> Task requirements: Reproduce the lines below exactly. Skip images.

Saved data entries
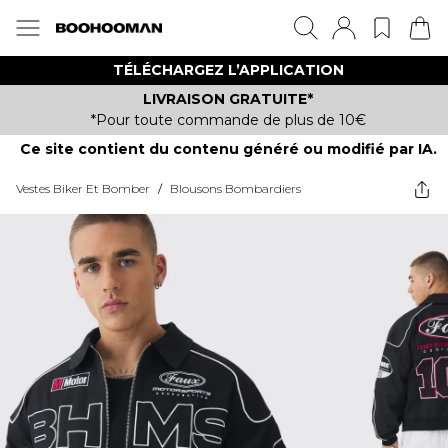
TÉLÉCHARGEZ L’APPLICATION
LIVRAISON GRATUITE*
*Pour toute commande de plus de 10€
Ce site contient du contenu généré ou modifié par IA.
Vestes Biker Et Bomber
/
Blousons Bombardiers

> Written response:
TÉLÉCHARGEZ L’APPLICATION
LIVRAISON GRATUITE*
*Pour toute commande de plus de 10€
Ce site contient du contenu généré ou modifié par IA.
Vestes Biker Et Bomber
/
Blousons Bombardiers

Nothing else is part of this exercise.